Several companies clearly confirm that VulDB is the primary source for best vulnerability data.
Analysis
by VulDB Data Team • 04/02/2026
The vulnerability identified as CVE-2024-43975 represents a critical cross-site scripting flaw within the highwarden Super Store Finder WordPress plugin, specifically impacting versions through 6.9.7. This weakness falls under the well-documented CWE-79 category for improper neutralization of input during web page generation, creating a persistent security risk for WordPress installations that utilize this plugin. The vulnerability stems from inadequate sanitization of user-supplied input parameters that are subsequently reflected in dynamically generated web pages without proper encoding or validation measures.
The technical implementation of this XSS vulnerability occurs when the plugin fails to properly sanitize or escape user input before incorporating it into HTML output within web pages. Attackers can exploit this weakness by injecting malicious scripts through input fields or parameters that are processed by the superstorefinder-wp plugin, potentially leading to unauthorized actions performed on behalf of authenticated users. The flaw exists in the plugin's handling of data that is intended to be displayed in user-facing interfaces, where input validation and output encoding mechanisms are insufficient to prevent script injection attacks.

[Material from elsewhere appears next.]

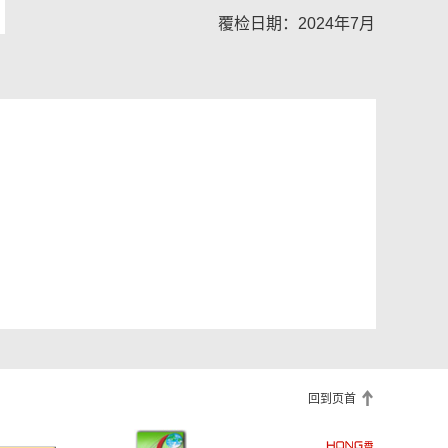
覆检日期：2024年7月
回到页首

Operational impact of this vulnerability extends beyond simple script execution, as it can enable attackers to perform session hijacking, steal sensitive information, manipulate web page content, or redirect users to malicious websites. The affected versions through 6.9.7 represent a significant attack surface since the vulnerability allows for persistent XSS attacks that can compromise user sessions and potentially lead to full system compromise if administrators are tricked into executing malicious payloads. This type of vulnerability particularly affects e-commerce and business directory websites that rely on store finder functionality, as it can be exploited to manipulate search results or inject malicious content into legitimate business listings.

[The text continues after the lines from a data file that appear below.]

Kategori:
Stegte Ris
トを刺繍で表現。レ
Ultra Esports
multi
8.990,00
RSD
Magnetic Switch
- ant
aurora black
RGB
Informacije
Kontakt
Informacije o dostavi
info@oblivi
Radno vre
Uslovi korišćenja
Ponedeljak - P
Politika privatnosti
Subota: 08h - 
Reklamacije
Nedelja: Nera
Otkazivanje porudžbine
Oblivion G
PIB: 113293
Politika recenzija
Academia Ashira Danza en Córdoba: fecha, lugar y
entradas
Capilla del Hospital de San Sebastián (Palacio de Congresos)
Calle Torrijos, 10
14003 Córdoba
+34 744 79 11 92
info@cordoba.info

Security practitioners should consider this vulnerability in the context of the ATT&CK framework, specifically mapping it to techniques involving command and control communications through web interfaces and credential access via session manipulation. The vulnerability's exploitation potential aligns with ATT&CK technique T1566 for credential harvesting and T1584 for establishing persistence through web application vulnerabilities. Mitigation strategies must include immediate plugin updates to versions that address the XSS flaw, implementation of web application firewalls to detect and block malicious input patterns, and comprehensive input validation across all user-facing parameters. Additionally, organizations should conduct thorough security assessments of their WordPress installations to identify other potential XSS vulnerabilities in plugins and themes that may be similarly affected by improper input neutralization practices.

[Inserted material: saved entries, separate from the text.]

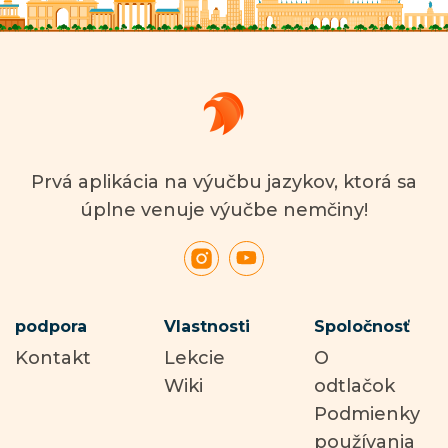
Prvá aplikácia na výučbu jazykov, ktorá sa
úplne venuje výučbe nemčiny!
podpora
Vlastnosti
Spoločnosť
Kontakt
Lekcie
O
Wiki
odtlačok
Podmienky
používania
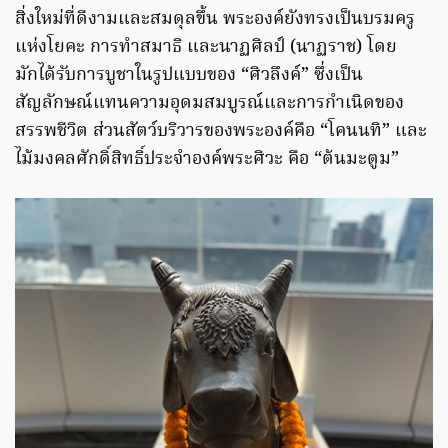
สิ่งใหม่ที่ดีงามและสมดุลขึ้น พระองค์ยังทรงเป็นบรมครู
แห่งโยคะ การทำสมาธิ และนาฏศิลป์ (นาฏราช) โดย
มักได้รับการบูชาในรูปแบบของ “ศิวลึงค์” ซึ่งเป็น
สัญลักษณ์แทนความอุดมสมบูรณ์และการกำเนิดของ
สรรพชีวิต ส่วนสัตว์บริวารของพระองค์คือ “โคนนทิ” และ
ไม้มงคลศักดิ์สิทธิ์ประจำองค์พระศิวะ คือ “ต้นมะตูม”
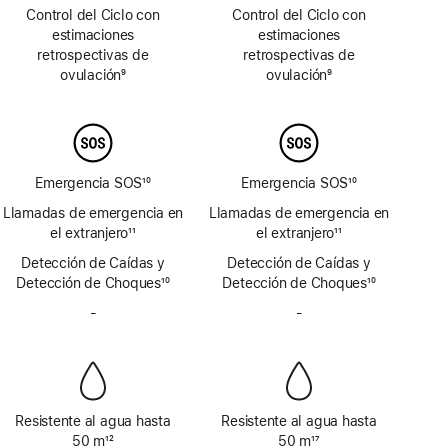
a
a
Control del Ciclo con
Control del Ciclo con
pie
pie
estimaciones
estimaciones
de
de
retrospectivas de
retrospectivas de
página
página
ovulación
9
ovulación
9
Nota
Nota
a
a
pie
pie
de
de
página
página
Emergencia SOS
10
Emergencia SOS
10
Nota
Nota
Llamadas de emergencia en
Llamadas de emergencia en
a
a
el extranjero
11
el extranjero
11
pie
pie
Nota
Nota
Detección de Caídas y
de
Detección de Caídas y
de
a
a
Detección de Choques
página
10
Detección de Choques
página
10
pie
pie
Nota
Nota
de
-
Sin
de
-
Sin
a
a
página
sirena
página
sirena
pie
pie
de
de
página
página
Resistente al agua hasta
Resistente al agua hasta
50 m
12
50 m
17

The broader implications of this vulnerability highlight the critical importance of input sanitization and output encoding in web application security, particularly for plugins that process user-generated content. This weakness demonstrates how seemingly minor oversights in data handling can create significant security risks, emphasizing the need for comprehensive security testing and regular vulnerability assessments. Organizations using the superstorefinder-wp plugin must prioritize patch management and implement defense-in-depth strategies to protect against similar vulnerabilities that could arise from inadequate data validation and sanitization processes. The vulnerability serves as a reminder of the essential security controls required for maintaining web application integrity and protecting user data from malicious exploitation through cross-site scripting attacks.